ASSIGNMENT
Give back, exactly and with nothing else, the lines running from the one that contains "<instances>...</instances> (empty list" to the end of the entries below; do not include pictures.

======== SOURCE INFORMATION ========

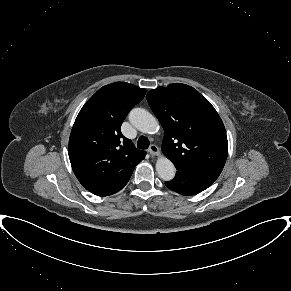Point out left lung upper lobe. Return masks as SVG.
<instances>
[{
    "mask_svg": "<svg viewBox=\"0 0 291 291\" xmlns=\"http://www.w3.org/2000/svg\"><path fill=\"white\" fill-rule=\"evenodd\" d=\"M146 98L165 131V156L175 166L221 173L228 141L214 107L193 87L180 83L151 90Z\"/></svg>",
    "mask_w": 291,
    "mask_h": 291,
    "instance_id": "left-lung-upper-lobe-1",
    "label": "left lung upper lobe"
}]
</instances>
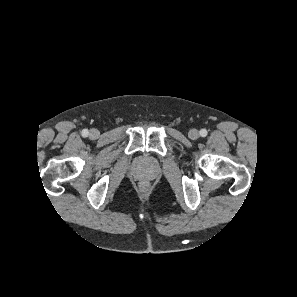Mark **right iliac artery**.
<instances>
[{
	"instance_id": "1",
	"label": "right iliac artery",
	"mask_w": 297,
	"mask_h": 297,
	"mask_svg": "<svg viewBox=\"0 0 297 297\" xmlns=\"http://www.w3.org/2000/svg\"><path fill=\"white\" fill-rule=\"evenodd\" d=\"M88 133H89V131H88L87 129H84V130L82 131V135H83L84 137H86V136L88 135Z\"/></svg>"
}]
</instances>
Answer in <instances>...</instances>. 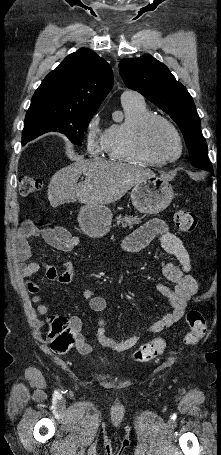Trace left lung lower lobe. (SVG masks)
<instances>
[{"label":"left lung lower lobe","mask_w":221,"mask_h":455,"mask_svg":"<svg viewBox=\"0 0 221 455\" xmlns=\"http://www.w3.org/2000/svg\"><path fill=\"white\" fill-rule=\"evenodd\" d=\"M209 171H210V172H213V168L211 167V168L209 169Z\"/></svg>","instance_id":"left-lung-lower-lobe-1"}]
</instances>
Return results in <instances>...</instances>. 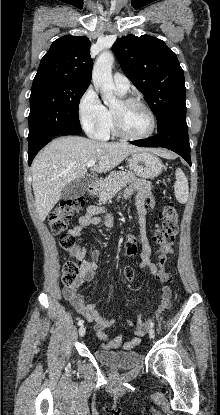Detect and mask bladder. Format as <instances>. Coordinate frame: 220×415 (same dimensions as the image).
<instances>
[{"label": "bladder", "instance_id": "1", "mask_svg": "<svg viewBox=\"0 0 220 415\" xmlns=\"http://www.w3.org/2000/svg\"><path fill=\"white\" fill-rule=\"evenodd\" d=\"M94 356L101 363L119 369H131L143 361L142 354L137 351H115L102 347L94 350Z\"/></svg>", "mask_w": 220, "mask_h": 415}]
</instances>
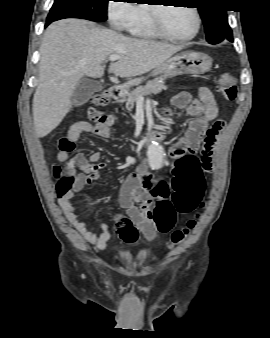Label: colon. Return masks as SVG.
I'll return each mask as SVG.
<instances>
[{"mask_svg":"<svg viewBox=\"0 0 270 338\" xmlns=\"http://www.w3.org/2000/svg\"><path fill=\"white\" fill-rule=\"evenodd\" d=\"M216 90L218 93L225 96L227 99H234L236 96V80L235 78L228 73H221L218 77ZM110 103L109 97L105 93H97L91 98V106L88 109V114L94 122L102 124H111L113 122L110 116L102 115L98 112V109L108 106ZM214 126L222 127V122L217 121ZM208 132L205 130H200L196 133L197 140L206 141ZM60 151L71 152L73 149V143L64 137L60 140L59 145ZM202 156L204 161L202 162V167L209 171L211 169L210 154L211 150L208 146H204L202 151ZM53 176L56 180V184L59 187V190H64L68 183L75 176L73 167L64 163V165H55L53 167ZM202 185L203 180L199 171H196L192 178L190 179L188 185H182L179 183L173 184V193L168 198L166 195V201L159 203L154 207L152 218L155 222L161 224L163 227H168L175 214L187 213L193 211L196 207L202 204ZM171 201V203H169ZM119 223H126L130 232H134L132 226L129 225V222L124 218H119ZM196 226V219H190L186 226L182 229L175 231L172 234L169 245H176L183 243L188 236L191 234L192 230Z\"/></svg>","mask_w":270,"mask_h":338,"instance_id":"colon-1","label":"colon"}]
</instances>
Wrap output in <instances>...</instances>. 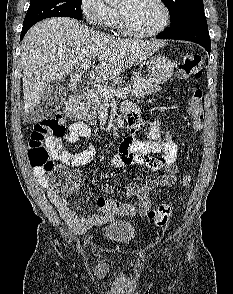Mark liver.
Wrapping results in <instances>:
<instances>
[{
	"mask_svg": "<svg viewBox=\"0 0 233 294\" xmlns=\"http://www.w3.org/2000/svg\"><path fill=\"white\" fill-rule=\"evenodd\" d=\"M162 45L157 40L111 37L70 18L44 20L22 41L24 111L38 107L46 87L72 75L86 59H98L95 72L99 79L107 80L146 60Z\"/></svg>",
	"mask_w": 233,
	"mask_h": 294,
	"instance_id": "obj_1",
	"label": "liver"
}]
</instances>
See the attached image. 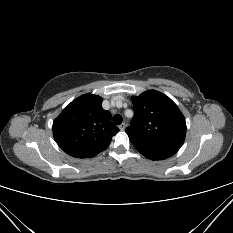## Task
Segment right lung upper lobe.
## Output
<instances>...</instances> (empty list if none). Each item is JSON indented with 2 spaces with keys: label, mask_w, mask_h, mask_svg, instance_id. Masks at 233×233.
<instances>
[{
  "label": "right lung upper lobe",
  "mask_w": 233,
  "mask_h": 233,
  "mask_svg": "<svg viewBox=\"0 0 233 233\" xmlns=\"http://www.w3.org/2000/svg\"><path fill=\"white\" fill-rule=\"evenodd\" d=\"M102 100L93 94L82 95L54 120V139L70 156L88 158L99 154L119 131L111 122V113L102 108Z\"/></svg>",
  "instance_id": "cb5924a9"
}]
</instances>
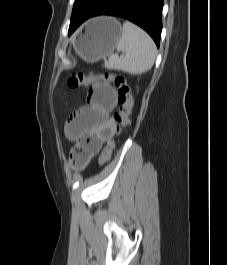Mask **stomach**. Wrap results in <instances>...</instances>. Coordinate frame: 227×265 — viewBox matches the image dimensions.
<instances>
[{
    "label": "stomach",
    "instance_id": "1",
    "mask_svg": "<svg viewBox=\"0 0 227 265\" xmlns=\"http://www.w3.org/2000/svg\"><path fill=\"white\" fill-rule=\"evenodd\" d=\"M120 23L112 17H97L88 22L76 41L75 49L86 62L92 63L111 54L121 37Z\"/></svg>",
    "mask_w": 227,
    "mask_h": 265
}]
</instances>
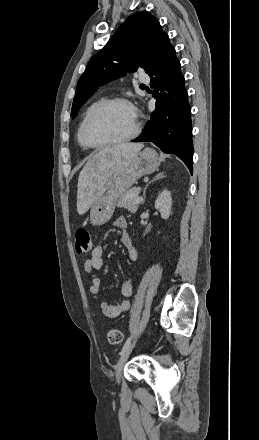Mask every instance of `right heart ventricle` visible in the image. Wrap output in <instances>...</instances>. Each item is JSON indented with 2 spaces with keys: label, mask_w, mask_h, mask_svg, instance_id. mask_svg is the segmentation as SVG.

========

TASK RESULT
<instances>...</instances> (empty list if none). Each item is JSON indented with 2 spaces with keys: label, mask_w, mask_h, mask_svg, instance_id. Masks at 233×233.
<instances>
[{
  "label": "right lung upper lobe",
  "mask_w": 233,
  "mask_h": 233,
  "mask_svg": "<svg viewBox=\"0 0 233 233\" xmlns=\"http://www.w3.org/2000/svg\"><path fill=\"white\" fill-rule=\"evenodd\" d=\"M102 100L93 94L82 95L54 120V139L70 156L88 158L99 154L119 131L111 122V113L102 108Z\"/></svg>",
  "instance_id": "cb5924a9"
}]
</instances>
Mask **stomach**. Wrap results in <instances>...</instances>. Coordinate frame: 227×265 — viewBox matches the image dimensions.
<instances>
[{
    "label": "stomach",
    "instance_id": "1",
    "mask_svg": "<svg viewBox=\"0 0 227 265\" xmlns=\"http://www.w3.org/2000/svg\"><path fill=\"white\" fill-rule=\"evenodd\" d=\"M120 23L112 17H97L88 22L76 41L75 49L86 62L92 63L111 54L121 37Z\"/></svg>",
    "mask_w": 227,
    "mask_h": 265
}]
</instances>
Mask every instance of `right heart ventricle` visible in the image. Wrap output in <instances>...</instances>. Each item is JSON indented with 2 spaces with keys: label, mask_w, mask_h, mask_svg, instance_id. mask_svg is the segmentation as SVG.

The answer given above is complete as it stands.